Begitu juga dengan Asisten Rumah Tangga (ART) yang nyaleg di Jakarta, Yuni Sri Rahayu. Dia, yang menyebut dirinya sebagai caleg duafa atau miskin kota, juga mengalami hambatan saat berkampanye. Namun, dia tidak menjelaskan lebih rinci permasalahan yang dialaminya.
“Di wilayah sendiri saja aku tidak boleh bersosialisasi dengan alasan yang tidak masuk akal. Mungkin karena tidak bermodal, aku pun bukan orang sini asli, istilahnya pendatang. Diskriminasi kependudukan saya alami,” tuturnya.
Selain itu, Yuni Sri Rahayu mengatakan bahwa dirinya hanya mampu mengalokasikan dana Rp1,5 juta untuk kampanye. Dana itu pun dikeluarkan, dengan menyisihkan pengeluaran untuk kebutuhan keluarga yang juga harus dipenuhi.
“Dana kampanye aku sisihkan dari upah. Kasarnya dari hasil saya mengosek (bersihkan) WC,” ucapnya.
Seberapa Besar Peluang Mereka ke Parlemen?
Pengamat politik dari Universitas Indonesia, Hurriyah mengatakan bahwa caleg yang memiliki keterbatasan finansial memiliki potensi yang kecil untuk menembus parlemen.
“Kalau hitung-hitungan matematiknya menurut saya relatif berat (terpilih),” ucapnya.
Direktur Pusat Kajian Politik Universitas Indonesia (Puskapol UI) itu itu menjelaskan, ada tiga modal utama yang harus dimiliki caleg untuk dapat terpilih. Ketiga modal itu adalah finansial, politik, dan sosial.
Menurutnya, modal finansial berfungsi penting untuk membiayai kerja-kerja kampanye yang kian hari semakin mahal, mulai dari persiapan alat peraga kampanye (APK), upah tim sukses dan sosialisasi, hingga digunakan oleh sekelompok caleg untuk politik uang.

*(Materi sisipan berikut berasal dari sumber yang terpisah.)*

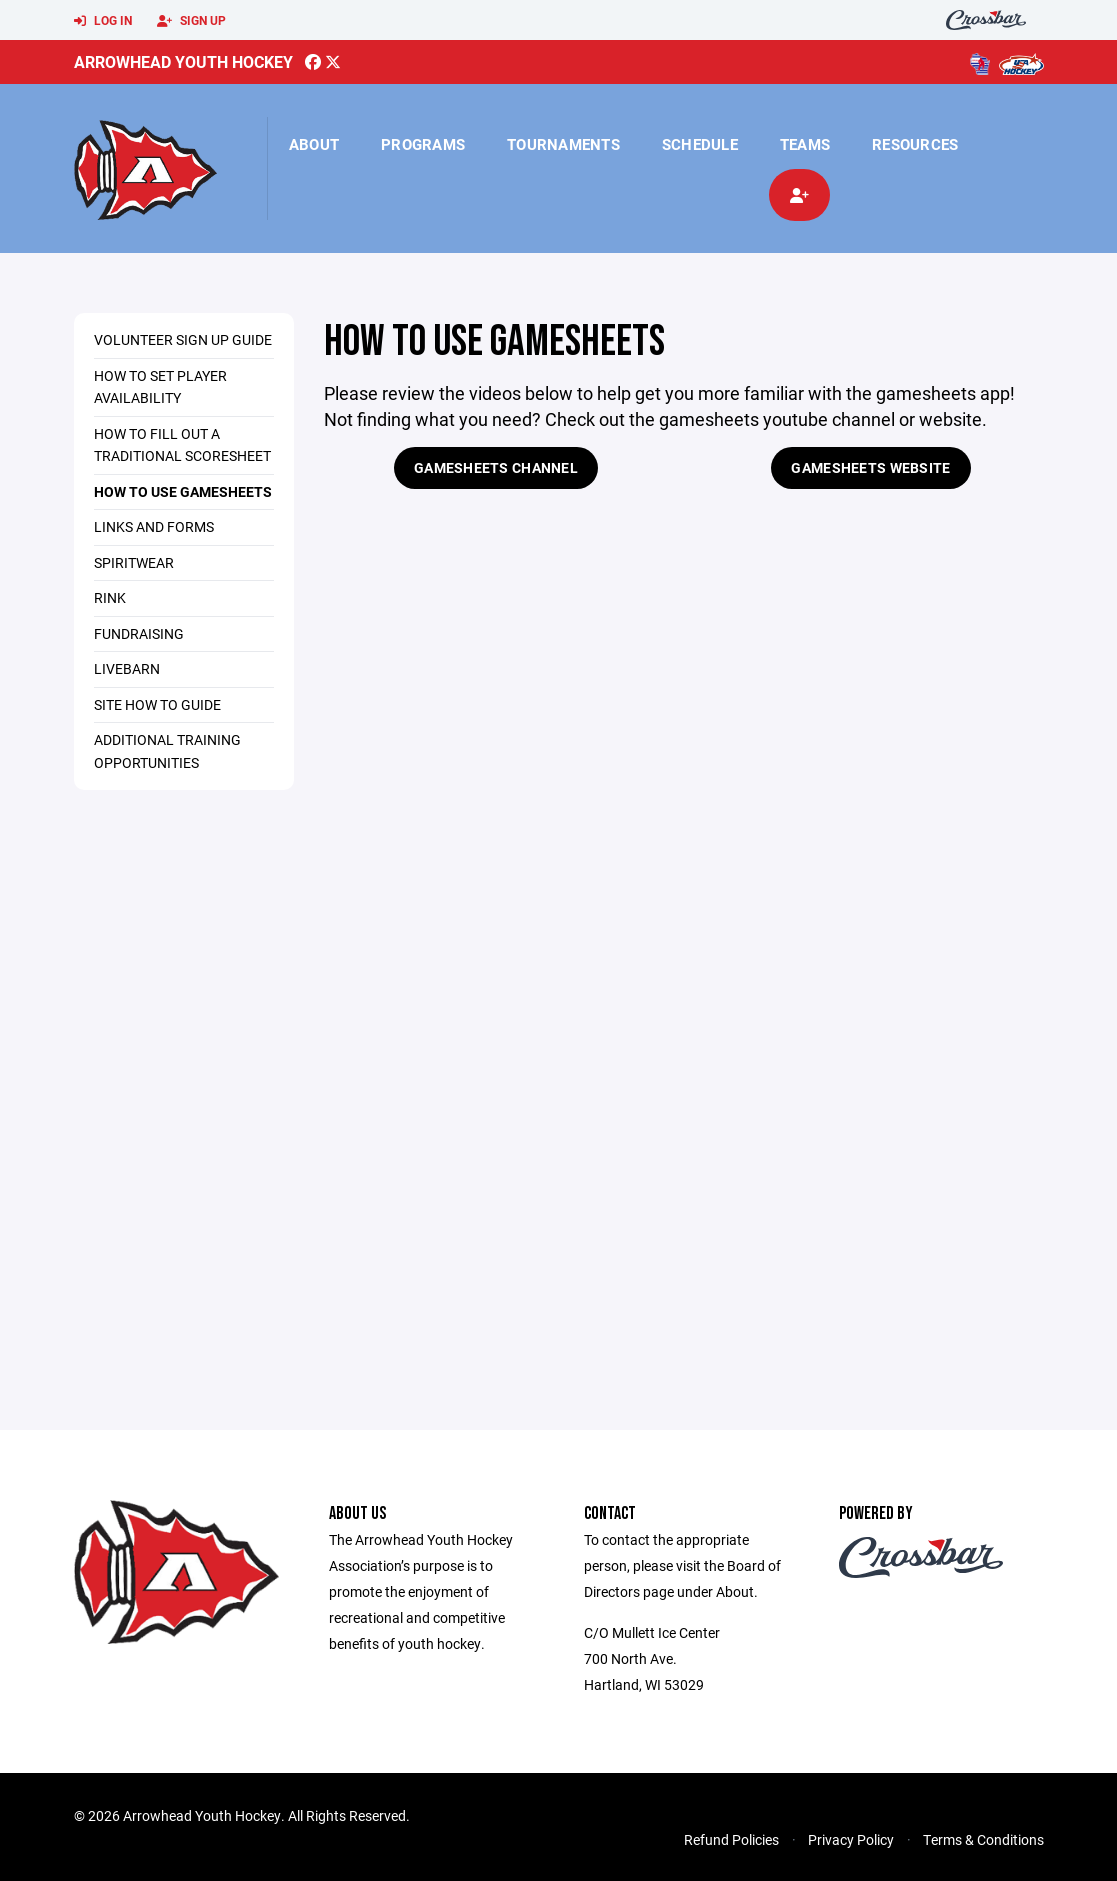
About (314, 144)
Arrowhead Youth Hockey (183, 61)
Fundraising (139, 633)
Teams (805, 144)
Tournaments (563, 144)
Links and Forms (154, 526)
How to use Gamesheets (183, 491)
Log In (103, 21)
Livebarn (127, 668)
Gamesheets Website (870, 467)
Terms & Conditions (983, 1839)
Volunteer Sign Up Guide (183, 339)
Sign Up (191, 21)
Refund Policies (731, 1839)
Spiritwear (134, 562)
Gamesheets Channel (496, 467)
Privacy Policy (851, 1839)
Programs (423, 144)
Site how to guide (157, 704)
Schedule (700, 144)
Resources (915, 144)
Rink (110, 597)
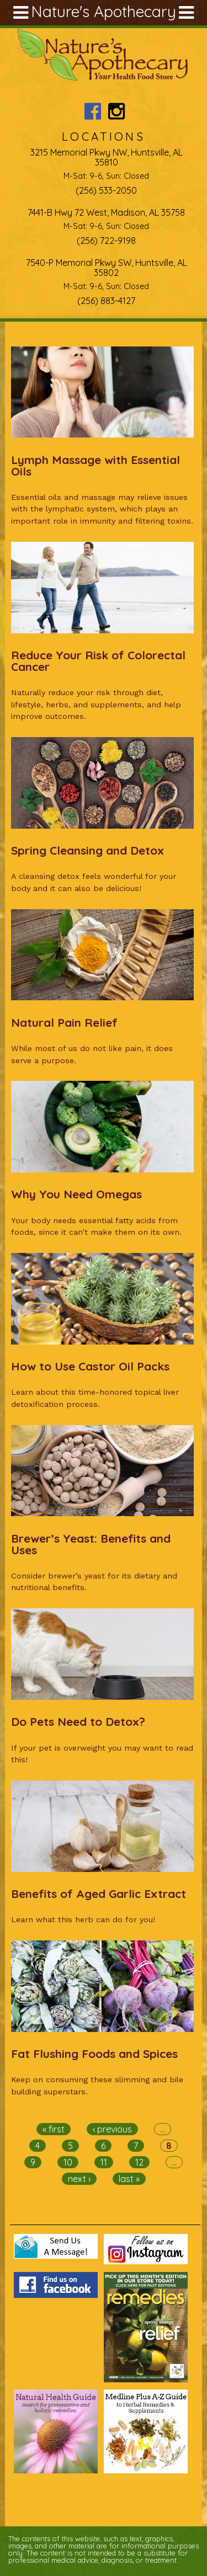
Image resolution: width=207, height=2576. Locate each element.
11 (103, 2162)
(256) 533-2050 (106, 190)
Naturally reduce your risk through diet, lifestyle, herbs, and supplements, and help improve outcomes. (96, 704)
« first (54, 2129)
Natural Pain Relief (64, 1022)
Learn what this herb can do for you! (83, 1919)
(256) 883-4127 (106, 300)
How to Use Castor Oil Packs (90, 1366)
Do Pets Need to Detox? (78, 1721)
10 (67, 2162)
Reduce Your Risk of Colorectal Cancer (98, 661)
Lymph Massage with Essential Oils (95, 465)
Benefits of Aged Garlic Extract (98, 1893)
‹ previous (112, 2129)
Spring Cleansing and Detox (87, 850)
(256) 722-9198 (106, 240)
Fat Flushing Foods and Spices (94, 2053)
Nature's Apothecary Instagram (116, 111)
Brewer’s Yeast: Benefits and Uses (91, 1544)
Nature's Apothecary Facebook (92, 111)
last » (129, 2178)
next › (79, 2178)
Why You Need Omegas (76, 1194)
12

Kemudian modal politik adalah untuk menempatkan caleg berada di nomor urut yang strategis. Berdasarkan kajian Puskapol UI tentang pemilu 2014 dan 2019, nomor urut menjadi salah satu faktor penting yang menentukan preferensi para pemilih dalam mencoblos.
“Lebih dari 60 persen pemilih cenderung memilih nomor urut tiga besar karena menganggap mereka adalah orang-orang penting dan kompeten,” ujar Hurriyah.
Selanjutnya adalah modal sosial, seperti popularitas atau ketokohan dari seorang calon yang dikenal luas oleh masyarakat.
“Makanya ada parpol yang cenderung memilih caleg dari latar belakang selebritas karena mereka dianggap punya modal sosial yang besar, mereka popular,” kata Hurriyah, dikutip Pikiran-Rakyat.com dari BBC.
Oleh karena itu, ketika salah satu modal itu lemah, maka akan menurunkan kesempatan mereka mendapatkan kemenangan.***
Sentimen: positif (79.9%)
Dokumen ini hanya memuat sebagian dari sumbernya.